» Work to be completed
Below are the records. Restate word for word every line from the one that contains "olduğundan bahsetmiştik. Bu" through the final line, both included.

· · · · ·

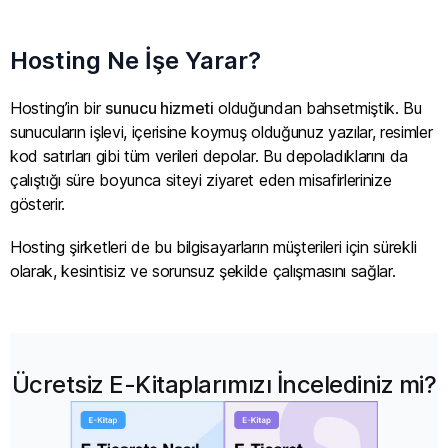
Hosting Ne İşe Yarar?
Hosting’in bir
sunucu hizmeti
olduğundan bahsetmiştik. Bu
sunucuların işlevi, içerisine koymuş olduğunuz yazılar, resimler
kod satırları gibi tüm verileri depolar. Bu depoladıklarını da
çalıştığı süre boyunca siteyi ziyaret eden misafirlerinize
gösterir.
Hosting şirketleri de bu bilgisayarların müşterileri için sürekli
olarak, kesintisiz ve sorunsuz şekilde çalışmasını sağlar.
Ücretsiz E-Kitaplarımızı İncelediniz mi?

· · · · ·

» Exercise result
olduğundan bahsetmiştik. Bu
sunucuların işlevi, içerisine koymuş olduğunuz yazılar, resimler
kod satırları gibi tüm verileri depolar. Bu depoladıklarını da
çalıştığı süre boyunca siteyi ziyaret eden misafirlerinize
gösterir.
Hosting şirketleri de bu bilgisayarların müşterileri için sürekli
olarak, kesintisiz ve sorunsuz şekilde çalışmasını sağlar.
Ücretsiz E-Kitaplarımızı İncelediniz mi?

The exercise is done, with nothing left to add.